2.5. Extraction of Human Oxylipins in Urine Samples

The extraction of NeuroPs and F2t-dihomo-IsoPs was performed by solid-phase extraction as described in previous works [22,40,41,42] and whose methodology is detailed in [36].

2.6. UHPLC-QqQ-MS/MS Analysis of Oxylipins

NeuroPs and F2t-dihomo-IsoPs analysis was performed by chromatographic separation using UHPLC-QqQ-ESI-MS/MS following a previously published methodology [22,40,41,42]. The protocol is fully described elsewhere [36], employing a different type of column (C18 column (2.1 × 50 mm, pore size of 1.7 μm)) (Waters, MA, USA).

2.7. Statistical Analysis

Descriptive analysis was performed (mean and standard deviation (SD)) on all the quantitative study variables, for baseline conditions and in their evolution, using the Kolmogorov–Smirnov test to verify the normal distribution of the continuous data, both in the EXT and PLA consumption periods. At baseline, Student’s t-distribution comparisons were performed between the two arms of the study to verify if the groups were homogeneous. To analyze the evolution of the variables between groups, an analysis of variance for repeated measures was performed with an intrasubject factor (time manner: baseline and final for each study arm) and an intersubject factor (product: experimental and placebo). For the post hoc analysis, the Bonferroni test was used. Comparisons were made for those effects that were significant with the option of assuming or not assuming equality of variances. In the set of statistical tests, the significance level used was 0.05, and the statistical analysis was performed using SPSS Statistics 27 (SPSS, Inc., Chicago, IL, USA).

3. Results

3.1. Study Population

As summarized in the flow diagram in Figure 2, after the recruitment and selection phase, a total of 117 subjects of both sexes were selected after verification of the inclusion and exclusion criteria, and they were randomly assigned to one of the two groups. Finally, 108 subjects were distributed across two homogeneous groups and started the intervention (Table 2). During this phase, and after losses due to lack of follow-up and dropouts, a total of 92 volunteers completed the treatment.

3.2. Oxylipins

Urine samples were collected at the beginning and end of the intervention and analyzed to evaluate lipid peroxidation in the CNS, through oxylipins derived from EPA, DHA, and AdA. Of the six oxylipins analyzed, we were able to quantify four: three derived from AdA and one from DHA, whose values are shown in Table 3.

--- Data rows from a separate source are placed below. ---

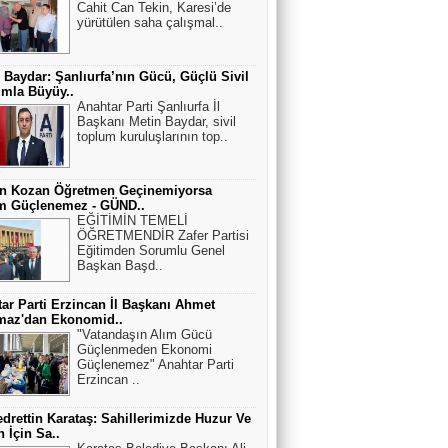
Cahit Can Tekin, Karesi’de
yürütülen saha çalışmal..
 Baydar: Şanlıurfa’nın Gücü, Güçlü Sivil
mla Büyüy..
Anahtar Parti Şanlıurfa İl
Başkanı Metin Baydar, sivil
toplum kuruluşlarının top..
an Kozan Öğretmen Geçinemiyorsa
im Güçlenemez - GÜND..
EĞİTİMİN TEMELİ
ÖĞRETMENDİR Zafer Partisi
Eğitimden Sorumlu Genel
Başkan Başd..
ar Parti Erzincan İl Başkanı Ahmet
maz'dan Ekonomid..
"Vatandaşın Alım Gücü
Güçlenmeden Ekonomi
Güçlenemez" Anahtar Parti
Erzincan ..
edrettin Karataş: Sahillerimizde Huzur Ve
 İçin Sa..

3.2.1. Oxylipins Derived from Adrenic Acid

-
17-epi-17-F2t-dihomo-IsoP
As shown in Figure 3, the 17-epi-17-F2t-dihomo-IsoP values were non-significantly reduced after the consumption of PLA (Δ −0.121), while after the consumption of EXT, they were reduced in a more pronounced and significant way (Δ −1.65 ng/mL). Furthermore, it is noteworthy that after comparing the evolution between groups at the end of the intervention, statistically significant differences were observed in the comparison of the final timepoint between PLA and EXT, which seems to confirm that the consumption of EXT may be effective in reducing 17-epi-17-F2t-dihomo-IsoP levels.
-
17-F2t-dihomo-IsoP
As shown in Figure 4, the values of 17-F2t-dihomo-IsoP remained stable after consumption of PLA (Δ 0), whereas after the consumption of EXT, they were significantly reduced (Δ −0.17 ng/mL). However, comparing the evolution between treatment groups at the end of the intervention, no statistically significant differences were observed. These data suggest that the consumption of EXT reduces 17-F2t-dihomo-IsoP levels compared to PLA.
-
ent-7(RS)-7-F2t-dihomo-IsoP
As shown in Figure 5, the ent-7(RS)-7-F2t-dihomo-IsoP values started from disparate and non-homogeneous values at the beginning of the intervention, with higher values in the EXT group. Comparing the evolution in each group separately, it was observed that ent-7(RS)-7-F2t-dihomo-IsoP levels were not altered after the consumption of PLA (Δ 0.03), whereas after the consumption of EXT, they were significantly reduced (Δ −1.97 ng/mL). After comparing the evolution between the groups at the end of the intervention, statistically significant differences were observed, and when the comparison was made at the end of the study, significant differences from baseline were no longer observed. These results seem to show that EXT is effective in reducing ent-7(RS)-7-F2t-dihomo-IsoP levels. However, given that at the beginning of the intervention, the values were very variable, and the reason is yet known, caution should be exercised in interpreting these results.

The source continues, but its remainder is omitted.